I seriously can’t believe that. Tom and I have spent so much time together over the last year; he’s become like a big brother to me. He’s pushed me on my worst days, and cheered me on on all of my good days. He’s been so great. I feel like I don’t give him hardly enough credit. I am 100% certain that I wouldn’t be doing as well as I am if it weren’t for him. He has been fantastic through all of this.

So, as I left last night, I gave him a big hug and a somewhat emotional goodbye. He thanked me for all my hard work and determination and I thanked him for always pushing me and for his constant desire to see me succeed.
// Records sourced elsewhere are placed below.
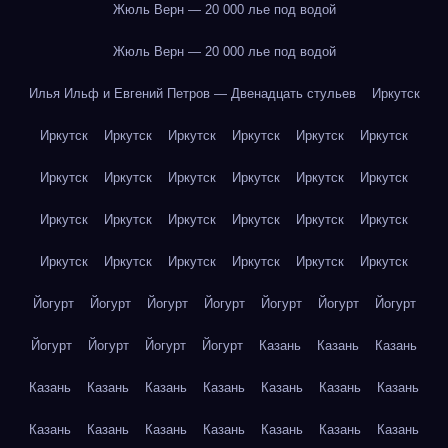
Жюль Верн — 20 000 лье под водой
Жюль Верн — 20 000 лье под водой
Илья Ильф и Евгений Петров — Двенадцать стульев
Иркутск
Иркутск
Иркутск
Иркутск
Иркутск
Иркутск
Иркутск
Иркутск
Иркутск
Иркутск
Иркутск
Иркутск
Иркутск
Иркутск
Иркутск
Иркутск
Иркутск
Иркутск
Иркутск
Иркутск
Иркутск
Иркутск
Иркутск
Иркутск
Иркутск
Йогурт
Йогурт
Йогурт
Йогурт
Йогурт
Йогурт
Йогурт
Йогурт
Йогурт
Йогурт
Йогурт
Казань
Казань
Казань
Казань
Казань
Казань
Казань
Казань
Казань
Казань
Казань
Казань
Казань
Казань
Казань
Казань
Казань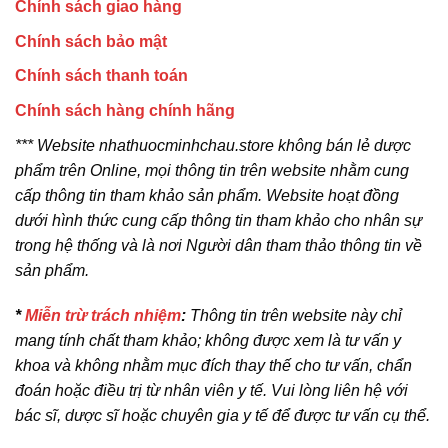
Chính sách giao hàng
Chính sách bảo mật
Chính sách thanh toán
Chính sách hàng chính hãng
*** Website nhathuocminhchau.store không bán lẻ dược
phẩm trên Online, mọi thông tin trên website nhằm cung
cấp thông tin tham khảo sản phẩm. Website hoạt đồng
dưới hình thức cung cấp thông tin tham khảo cho nhân sự
trong hệ thống và là nơi Người dân tham thảo thông tin về
sản phẩm.
*
Miễn trừ trách nhiệm
:
Thông tin trên website này chỉ
mang tính chất tham khảo; không được xem là tư vấn y
khoa và không nhằm mục đích thay thế cho tư vấn, chẩn
đoán hoặc điều trị từ nhân viên y tế. Vui lòng liên hệ với
bác sĩ, dược sĩ hoặc chuyên gia y tế để được tư vấn cụ thể.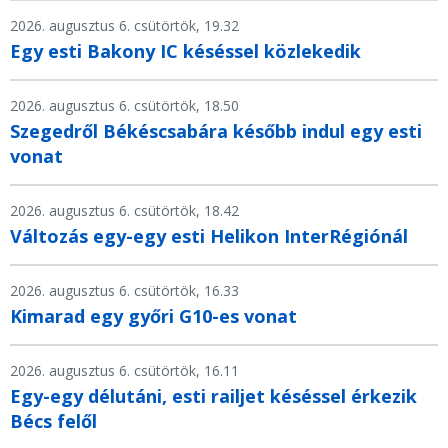
2026. augusztus 6. csütörtök, 19.32
Egy esti Bakony IC késéssel közlekedik
2026. augusztus 6. csütörtök, 18.50
Szegedről Békéscsabára később indul egy esti
vonat
2026. augusztus 6. csütörtök, 18.42
Változás egy-egy esti Helikon InterRégiónál
2026. augusztus 6. csütörtök, 16.33
Kimarad egy győri G10-es vonat
2026. augusztus 6. csütörtök, 16.11
Egy-egy délutáni, esti railjet késéssel érkezik
Bécs felől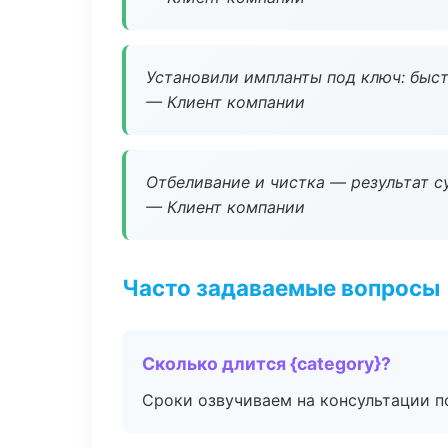
Установили импланты под ключ: быстр
— Клиент компании
Отбеливание и чистка — результат су
— Клиент компании
Часто задаваемые вопросы
Сколько длится {category}?
Сроки озвучиваем на консультации по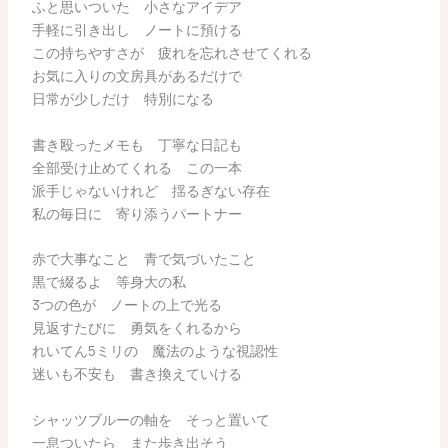
ふと思いついた 小さなアイデア
手軽に引き出し ノートに預ける
この持ちやすさが 疲れを忘れさせてくれる
お気に入りの文房具があるだけで
日常が少しだけ 特別になる
書き殴ったメモも 丁寧な日記も
全部受け止めてくれる この一本
派手じゃないけれど 揺るぎない存在
私の毎日に 寄り添うパートナー
赤で大事なこと 青で気づいたこと
黒で綴るよ 等身大の私
3つの色が ノートの上で光る
見返すたびに 勇気をくれるから
れいてん5ミリの 魔法のような視認性
迷いも不安も 書き換えていける
シャッツブルーの軸を そっと置いて
一息ついたら また歩き出そう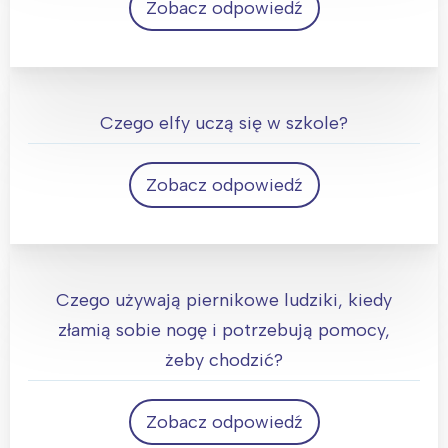
Zobacz odpowiedź
Wrocław
Wszystkie
Wybieram
Czego elfy uczą się w szkole?
Zobacz odpowiedź
elfa-betu
Czego używają piernikowe ludziki, kiedy
Elfie!
złamią sobie nogę i potrzebują pomocy,
żeby chodzić?
Zobacz odpowiedź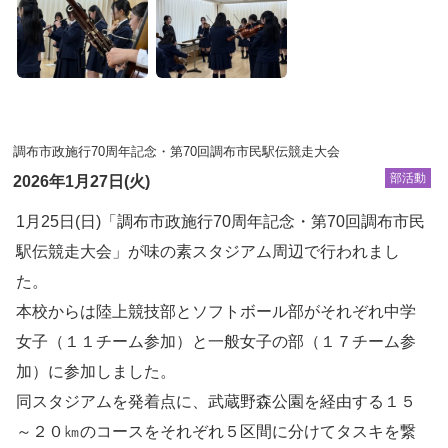
調布市政施行70周年記念・第70回調布市民駅伝競走大会
部活動
2026年1月27日(火)
1月25日(日)「調布市政施行70周年記念・第70回調布市民
駅伝競走大会」が味の素スタジアム周辺で行われまし
た。
本校からは陸上競技部とソフトボール部がそれぞれ中学
女子（１１チーム参加）と一般女子の部（１７チーム参
加）に参加しました。
同スタジアムを発着点に、武蔵野森公園を経由する１５
～２０㎞のコースをそれぞれ５区間に分けてタスキを繋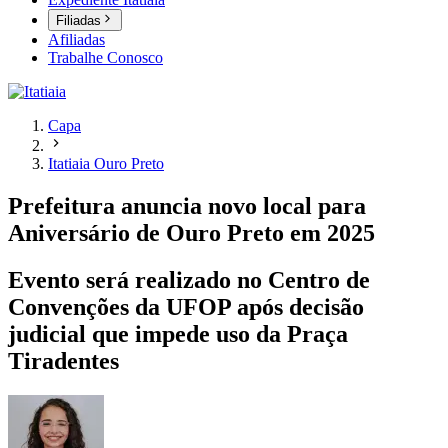
Filiadas
Afiliadas
Trabalhe Conosco
Capa
Itatiaia Ouro Preto
Prefeitura anuncia novo local para
Aniversário de Ouro Preto em 2025
Evento será realizado no Centro de
Convenções da UFOP após decisão
judicial que impede uso da Praça
Tiradentes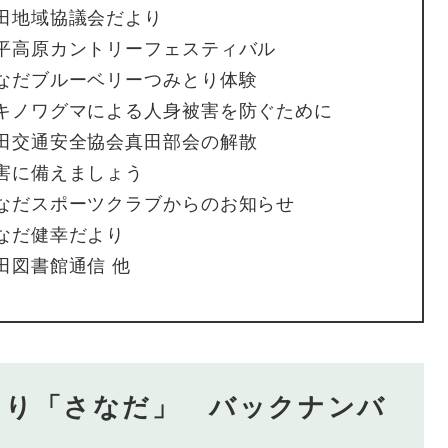
田地域協議会だより
平高原カントリーフェスティバル
なだブルーベリーつみとり体験
キノワグマによる人身被害を防ぐために
田交通安全協会真田部会の解散
害に備えましょう
なだスポーツクラブからのお知らせ
なだ健幸だより
田図書館通信 他
より「さなだ」 バックナンバ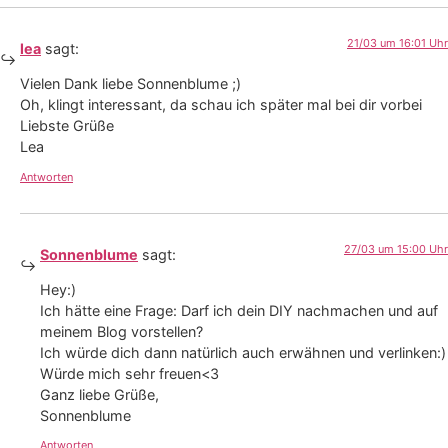
21/03 um 16:01 Uhr
lea
sagt:
Vielen Dank liebe Sonnenblume ;)
Oh, klingt interessant, da schau ich später mal bei dir vorbei
Liebste Grüße
Lea
Antworten
27/03 um 15:00 Uhr
Sonnenblume
sagt:
Hey:)
Ich hätte eine Frage: Darf ich dein DIY nachmachen und auf
meinem Blog vorstellen?
Ich würde dich dann natürlich auch erwähnen und verlinken:)
Würde mich sehr freuen<3
Ganz liebe Grüße,
Sonnenblume
Antworten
I remember (many times) being so annoyed with him for constantly yelling at me “Stop limping!” “Walk upright!” “Follow through on your gait!” “Sit back on those step downs!”…now, I realize that I needed to be constantly yelled at.  When you’re recovering from something so traumatizing to your body, it’s common to want to take the easy way out. He never let me! He pushed me to do things that I didn’t think I would have been able to do even BEFORE the surgery, never mind while recovering from TWO hip surgeries!

I could go on and on all day about Tom. He and I had a great working relationship. He understood how I ticked, and he worked with me perfectly every time I was there. I am so thankful for his help and his guidance throughout every step. He’s really great at what he does!

So, let’s sum it all up, shall we.

I started PT on December 12, 2012 at 7 weeks post-RPAO. From that point forward, I attended 46 PT sessions in almost 40 weeks (in the early parts of recovery after both surgeries, I attended twice a week…and then shaved it back to once a week once I started to feel better). So, 46 visits at $320 a visit is $14,720. This is NOT what I paid, thank the good lord above for good health insurance, but the number still amazes me. This puts my fancy shmancy hip worth at an estimated $75,000 (I’m estimating because I don’t have the papers from all procedures in front of me…I know the basics of what the surgeries cost and am adding a bit for all extraneous items such as imagining, office visits, etc). Which I guess isn’t too bad…considering.

It feels like the end of an era! I guess it really IS the end of an era. What a great stepping stone this is for me and my little hippy. I am 6.5 weeks away from my one year anniversary and I cannot wrap my head around that. I can’t wait for that day, and how bittersweet it will be.
Here's a picture of me on Day 1 of PT:
12-12-12 Walking for the very first time post-RPAO!

 And this is me just a couple weeks ago! 

During a long walk through the Muir Woods forest! I walked 5-6 miles in a day a couple of the days while we were on vacation. Felt GREAT!




In the meantime, I am going to revel in my free time now that I don’t have PT every second of my life (ok, that’s dramatic…but that’s what it felt like!). I am so glad that my life will feel normal, and I’ve got a “normal” hip to go with it. I can’t wait to see what my 1 year appointment on October 31st brings me! I will be sure to keep you all posted.